Minister of National Defense
- In office 6 March 1996 – 28 June 1996
- Prime Minister: Mesut Yılmaz
- Preceded by: Vefa Tanır
- Succeeded by: Turhan Tayan

Minister of Justice
- In office 30 June 1997 – 4 August 1998
- Prime Minister: Mesut Yılmaz
- Preceded by: Şevket Kazan
- Succeeded by: Hasan Denizkurdu

Minister of Justice
- In office 31 March 1989 – 24 June 1991
- Prime Minister: Yıldırım Akbulut
- Preceded by: Mehmet Topaç
- Succeeded by: Şakir Şeker

Minister of Justice
- In office 21 December 1987 – 26 June 1988
- Prime Minister: Turgut Özal
- Preceded by: Halil Ertem
- Succeeded by: Mehmet Topaç

Minister of Justice
- In office 17 October 1986 – 15 September 1987
- Prime Minister: Turgut Özal
- Preceded by: Necat Eldem
- Succeeded by: Halil Ertem

Member of the Grand National Assembly of Turkey
- In office 24 November 1983 – 25 March 1999
- Constituency: Gümüşhane (1983, 1987, 1991, 1995)

Personal details
- Born: 1936 (age 89–90) Gümüşhane, Turkey
- Party: Motherland Party (1983–1999)
- Education: Bursa Erkek Lisesi Istanbul University Faculty of Law

= Mahmut Oltan Sungurlu =

Turkish politician

Mahmut Oltan Sungurlu (or alternatively written as Oltan Sungurlu; born 1936, Gümüşhane), is a former Turkish politician.
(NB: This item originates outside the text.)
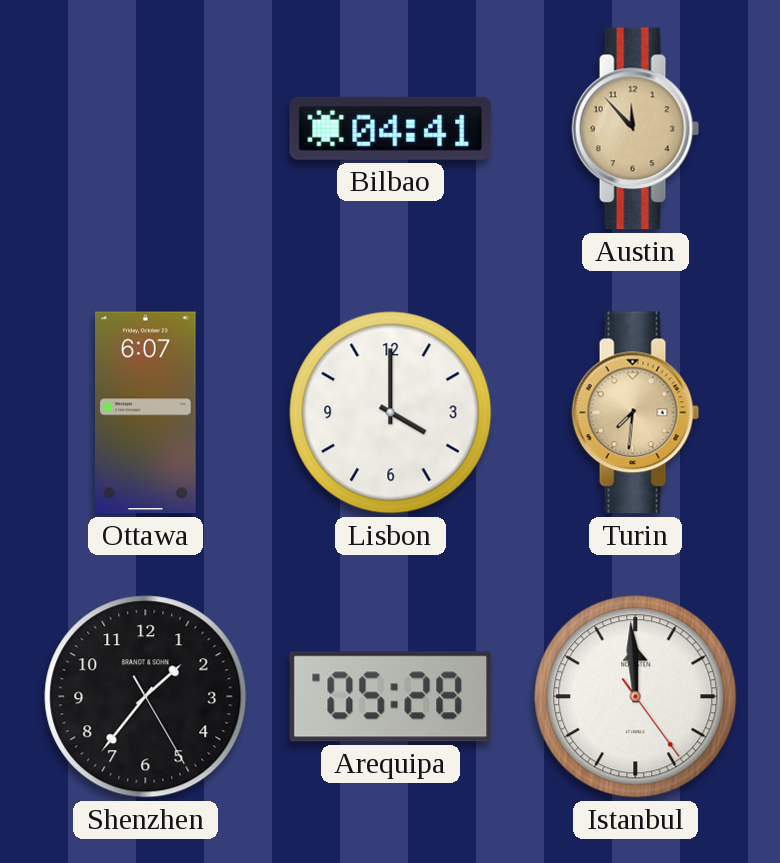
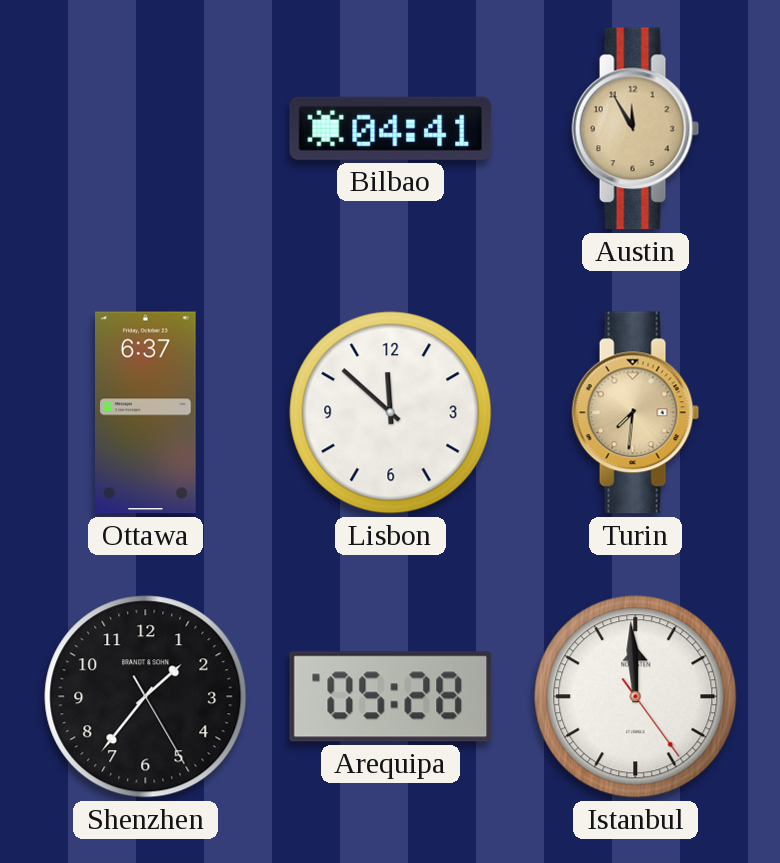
Austin: 11:53 -> 11:55
Ottawa: 6:07 -> 6:37
Lisbon: 4:00 -> 11:52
He served as the Minister of National Defense between March 1996 and June 1996.

== Early life ==
Sungurlu was born in 1936 in the Gümüşhane district in Gümüşhane Province, eastern Turkey. Sungurlu continued his secondary education in Bursa High School. He was educated in law at the Istanbul University.

== Professional career ==
After university, Oltan Sungurlu started to work as a lawyer in 1963. He established the Gümüşhane Motherland Party provincial organization in 1983 and was elected as a deputy of Gümüşhane. He served in the Court of Accounts and National Defense Budget Commissions in the Parliament. He became the Minister of Justice in October 1986. He was elected four times as a deputy of Gümüşhane in 1983, 1987, 1991 and 1995.

He served as the chairman of the Board of Trustees of Istanbul Şehir University, founded by the Science and Arts Foundation (BİSAV). He is married and has one child.